[[ TASK MATERIAL, beginning ]]

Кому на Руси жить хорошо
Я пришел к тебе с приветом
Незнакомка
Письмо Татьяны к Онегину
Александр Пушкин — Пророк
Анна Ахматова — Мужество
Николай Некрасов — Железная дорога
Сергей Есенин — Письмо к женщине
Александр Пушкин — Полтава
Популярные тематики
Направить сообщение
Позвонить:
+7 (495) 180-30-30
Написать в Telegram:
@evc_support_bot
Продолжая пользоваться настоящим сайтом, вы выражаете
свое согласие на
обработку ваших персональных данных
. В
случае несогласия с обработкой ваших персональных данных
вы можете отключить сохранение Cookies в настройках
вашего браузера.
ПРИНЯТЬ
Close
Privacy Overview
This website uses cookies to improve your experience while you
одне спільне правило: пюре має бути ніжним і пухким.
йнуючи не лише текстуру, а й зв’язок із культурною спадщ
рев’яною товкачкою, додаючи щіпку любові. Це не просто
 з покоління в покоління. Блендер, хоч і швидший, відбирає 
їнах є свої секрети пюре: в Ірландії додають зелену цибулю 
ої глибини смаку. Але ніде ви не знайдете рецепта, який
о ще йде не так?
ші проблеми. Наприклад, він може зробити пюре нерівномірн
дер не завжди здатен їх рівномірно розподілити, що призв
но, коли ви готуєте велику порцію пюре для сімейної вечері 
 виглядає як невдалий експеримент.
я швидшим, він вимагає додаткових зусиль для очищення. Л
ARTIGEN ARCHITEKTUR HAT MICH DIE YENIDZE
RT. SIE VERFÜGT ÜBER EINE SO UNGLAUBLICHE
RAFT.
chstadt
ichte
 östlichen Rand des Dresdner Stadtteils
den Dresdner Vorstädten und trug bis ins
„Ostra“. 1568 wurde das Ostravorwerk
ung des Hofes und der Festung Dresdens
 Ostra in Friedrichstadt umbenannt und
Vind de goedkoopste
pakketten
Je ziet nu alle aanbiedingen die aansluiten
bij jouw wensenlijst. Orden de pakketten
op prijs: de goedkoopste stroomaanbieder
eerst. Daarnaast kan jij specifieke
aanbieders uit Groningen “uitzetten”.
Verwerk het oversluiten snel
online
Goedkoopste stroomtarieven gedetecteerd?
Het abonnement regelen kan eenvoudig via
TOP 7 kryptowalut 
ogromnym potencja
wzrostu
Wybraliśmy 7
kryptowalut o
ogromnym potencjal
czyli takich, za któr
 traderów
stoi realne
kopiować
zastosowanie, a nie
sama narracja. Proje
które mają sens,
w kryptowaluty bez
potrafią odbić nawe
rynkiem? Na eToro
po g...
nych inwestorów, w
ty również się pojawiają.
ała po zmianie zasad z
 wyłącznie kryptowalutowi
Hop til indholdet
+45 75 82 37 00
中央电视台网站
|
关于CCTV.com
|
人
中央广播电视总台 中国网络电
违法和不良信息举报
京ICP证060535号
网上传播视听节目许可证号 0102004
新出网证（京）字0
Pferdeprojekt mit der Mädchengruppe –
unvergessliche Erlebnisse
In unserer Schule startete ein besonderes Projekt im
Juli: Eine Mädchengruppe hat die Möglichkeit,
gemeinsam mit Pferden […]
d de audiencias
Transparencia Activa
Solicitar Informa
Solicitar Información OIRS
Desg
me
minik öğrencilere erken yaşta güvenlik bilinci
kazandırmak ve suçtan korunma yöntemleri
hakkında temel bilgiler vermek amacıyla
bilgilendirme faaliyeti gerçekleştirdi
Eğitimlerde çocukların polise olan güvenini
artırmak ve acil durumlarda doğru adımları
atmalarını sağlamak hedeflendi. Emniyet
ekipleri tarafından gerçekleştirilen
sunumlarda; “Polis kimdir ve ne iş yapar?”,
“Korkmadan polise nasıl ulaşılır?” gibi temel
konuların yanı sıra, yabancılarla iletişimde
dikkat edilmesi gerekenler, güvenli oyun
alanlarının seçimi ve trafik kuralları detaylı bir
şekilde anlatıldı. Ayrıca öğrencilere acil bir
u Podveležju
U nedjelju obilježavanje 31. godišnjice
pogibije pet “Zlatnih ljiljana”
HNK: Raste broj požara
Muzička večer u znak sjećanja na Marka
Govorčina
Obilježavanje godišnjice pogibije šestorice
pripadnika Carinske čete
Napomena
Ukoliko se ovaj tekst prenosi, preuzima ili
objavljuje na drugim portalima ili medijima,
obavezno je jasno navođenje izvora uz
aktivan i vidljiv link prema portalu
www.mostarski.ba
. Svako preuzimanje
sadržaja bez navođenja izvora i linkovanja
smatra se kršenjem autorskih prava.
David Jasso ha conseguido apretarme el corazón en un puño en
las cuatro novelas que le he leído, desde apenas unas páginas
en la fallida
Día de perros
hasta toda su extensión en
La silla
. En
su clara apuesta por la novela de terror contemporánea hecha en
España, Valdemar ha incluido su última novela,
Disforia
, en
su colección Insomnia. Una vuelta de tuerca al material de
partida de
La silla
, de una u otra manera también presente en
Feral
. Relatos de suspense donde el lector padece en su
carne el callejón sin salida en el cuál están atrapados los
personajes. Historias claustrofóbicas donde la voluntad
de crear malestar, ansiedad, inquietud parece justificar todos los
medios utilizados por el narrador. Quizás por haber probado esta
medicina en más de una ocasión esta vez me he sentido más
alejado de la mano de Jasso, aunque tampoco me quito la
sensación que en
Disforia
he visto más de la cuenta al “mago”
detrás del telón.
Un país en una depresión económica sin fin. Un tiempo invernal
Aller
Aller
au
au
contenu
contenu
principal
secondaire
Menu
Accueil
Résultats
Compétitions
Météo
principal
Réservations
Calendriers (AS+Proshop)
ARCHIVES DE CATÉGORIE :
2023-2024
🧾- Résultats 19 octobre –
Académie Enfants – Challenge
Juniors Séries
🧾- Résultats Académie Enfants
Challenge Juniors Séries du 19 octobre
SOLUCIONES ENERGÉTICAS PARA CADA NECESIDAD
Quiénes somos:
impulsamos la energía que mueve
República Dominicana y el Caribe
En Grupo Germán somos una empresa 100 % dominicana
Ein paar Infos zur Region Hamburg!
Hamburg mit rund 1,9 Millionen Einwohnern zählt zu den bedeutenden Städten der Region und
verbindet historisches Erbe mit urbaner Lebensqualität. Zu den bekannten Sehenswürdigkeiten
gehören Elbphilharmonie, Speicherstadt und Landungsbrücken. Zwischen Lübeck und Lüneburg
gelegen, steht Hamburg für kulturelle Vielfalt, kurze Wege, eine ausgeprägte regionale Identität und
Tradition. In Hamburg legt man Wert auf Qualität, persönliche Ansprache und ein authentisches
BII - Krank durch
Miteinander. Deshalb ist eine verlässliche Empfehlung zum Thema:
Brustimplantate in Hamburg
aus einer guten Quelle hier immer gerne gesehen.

[[ TASK MATERIAL, end ]]

ASSIGNMENT: From the material above, copy exactly the lines between the line holding "Verwerk het oversluiten snel" and the line holding "unvergessliche Erlebnisse", inclusive, and only those.

RESULT:
Verwerk het oversluiten snel
online
Goedkoopste stroomtarieven gedetecteerd?
Het abonnement regelen kan eenvoudig via
TOP 7 kryptowalut 
ogromnym potencja
wzrostu
Wybraliśmy 7
kryptowalut o
ogromnym potencjal
czyli takich, za któr
 traderów
stoi realne
kopiować
zastosowanie, a nie
sama narracja. Proje
które mają sens,
w kryptowaluty bez
potrafią odbić nawe
rynkiem? Na eToro
po g...
nych inwestorów, w
ty również się pojawiają.
ała po zmianie zasad z
 wyłącznie kryptowalutowi
Hop til indholdet
+45 75 82 37 00
中央电视台网站
|
关于CCTV.com
|
人
中央广播电视总台 中国网络电
违法和不良信息举报
京ICP证060535号
网上传播视听节目许可证号 0102004
新出网证（京）字0
Pferdeprojekt mit der Mädchengruppe –
unvergessliche Erlebnisse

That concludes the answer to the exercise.